►

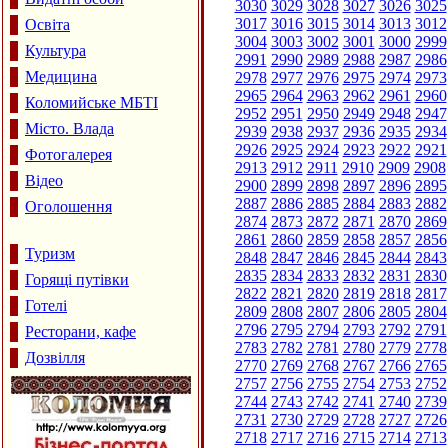
3030
3029
3028
3027
3026
3025
3017
3016
3015
3014
3013
3012
Освіта
3004
3003
3002
3001
3000
2999
Культура
2991
2990
2989
2988
2987
2986
Медицина
2978
2977
2976
2975
2974
2973
2965
2964
2963
2962
2961
2960
Коломийське МБТІ
2952
2951
2950
2949
2948
2947
Місто. Влада
2939
2938
2937
2936
2935
2934
2926
2925
2924
2923
2922
2921
Фотогалерея
2913
2912
2911
2910
2909
2908
Відео
2900
2899
2898
2897
2896
2895
2887
2886
2885
2884
2883
2882
Оголошення
2874
2873
2872
2871
2870
2869
2861
2860
2859
2858
2857
2856
Туризм
2848
2847
2846
2845
2844
2843
2835
2834
2833
2832
2831
2830
Горящі путівки
2822
2821
2820
2819
2818
2817
Готелі
2809
2808
2807
2806
2805
2804
2796
2795
2794
2793
2792
2791
Ресторани, кафе
2783
2782
2781
2780
2779
2778
Дозвілля
2770
2769
2768
2767
2766
2765
2757
2756
2755
2754
2753
2752
2744
2743
2742
2741
2740
2739
2731
2730
2729
2728
2727
2726
2718
2717
2716
2715
2714
2713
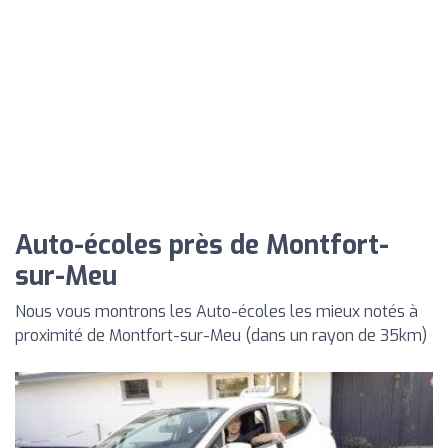
Auto-écoles près de Montfort-
sur-Meu
Nous vous montrons les Auto-écoles les mieux notés à
proximité de Montfort-sur-Meu (dans un rayon de 35km)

◄

GOAL OF THE EXERCISE -
Each line of the material above either contains the word "Montfort" or does not; state how many do, and nothing else.

SOLUTION FOR THIS EXERCISE -
2